Now, IMO our use of mock for things like this should be considered legacy.  I think we should be building things using more standard container tools - namely podman and Kubernetes.  For Fedora CoreOS we have heavily invested in having our build and test tooling run as a standard container in standardized ways.  For *this specific* problem, we end up launching a transient VM inside the container, because this ensures strong isolation from the host.  mock privileged containers aren't doing that and are inherently going to lead to problems like this - nspawn doesn't help here.

Comment 2 Kevin Fenzi 2022-09-07 16:10:15 UTC
All the koji builders are in selinux permissive mode. ;(

Comment 3 Colin Walters 2022-09-12 14:34:31 UTC
How tenable is it to use the old chroot mode just for this task?

What we're getting here is EINVAL, which I'm pretty sure is happening here
https://github.com/torvalds/linux/blob/80e78fcce86de0288793a0ef0f6acf37656ee4cf/security/selinux/hooks.c#L3189

Crucially, I think this error isn't dependent on whether or not the system is in SELinux permissive mode, it is dependent on whether or not the caller has CAP_MAC_ADMIN:
https://github.com/torvalds/linux/blob/80e78fcce86de0288793a0ef0f6acf37656ee4cf/security/selinux/hooks.c#L3136

It seems likely to me that nspawn is dropping this permission.  Adding an invocation of `capsh --print` before the relevant command would likely say.

Medium term, we will make rpm-ostree work fully unprivileged - this was part of the big goal of https://github.com/coreos/rpm-ostree/issues/729 and we're pretty close, but not there yet.

So short term, I think we need to do old chroot or figure out how to get nspawn to give us the credentials.

(Or of course, also medium term, use podman/kubernetes which is how we should be running containers in production)

Comment 4 Colin Walters 2022-09-12 18:42:32 UTC
Moving back to distribution to denote this is not short term actionable by (rpm-)ostree issue today and must be fixed in the infrastructure invoking us (whether that's mock/koji/nspawn/etc.)

Comment 5 Kevin Fenzi 2022-09-12 22:26:07 UTC
Alright.
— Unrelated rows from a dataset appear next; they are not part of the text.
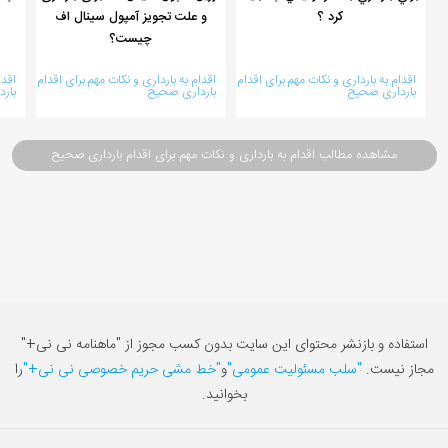
كرد ؟
و علت تجویز آمپول سینال اف
چیست؟
اقدام به بارداری و نکات مهم برای اقدام
اقدام به بارداری و نکات مهم برای اقدام
اقدا
بارداری صحیح
بارداری صحیح
بار
مشاهده مطالب اقدام به بارداری و نکات مهم برای اقدام بارداری صحیح
استفاده و بازنشر محتوای این سایت بدون کسب مجوز از "ماهنامه نی نی+"
مجاز نیست.
"سلب مسئولیت عمومی"
و
"خط مشی حریم خصوصی نی نی+"
را
بخوانید.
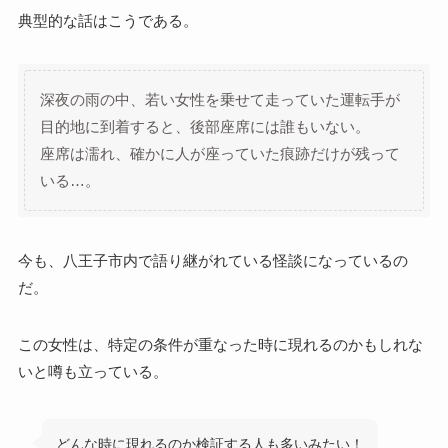
典型的な話はこうである。
深夜の雨の中、若い女性を乗せて走っていた運転手が
目的地に到着すると、後部座席には誰もいない。
座席は濡れ、確かに人が座っていた痕跡だけが残って
いる…。
今も、八王子市内で語り継がれている怪談になっているの
だ。
この女性は、特定の条件が重なった時に現れるのかもしれな
いと噂も立っている。
どんな時に現れるのか検証する人も多いみたい！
Thanks. 

So, currently there's only 2 places we can control this:
1) The koji tag can set to use old-chroot or nspawn. This will apply to basically everything for that branch. 

2) We can adjust site-defaults.cfg on builders. This will however apply to every branch/all things, but if we only change config_opts['nspawn_args'] it will be ignored by the non nspawn branches. 

So, we could add: 

config_opts['nspawn_args'] = ['--capability=cap_mac_admin']

But that would then apply to every build using nspawn. Is that something that would be bad to have enabled for all builds?

Alternately, perhaps we could get pungi to do ostree_installer runroot tasks with old-chroot passed to koji?
Adding Lsedlar for comment on that approach. :)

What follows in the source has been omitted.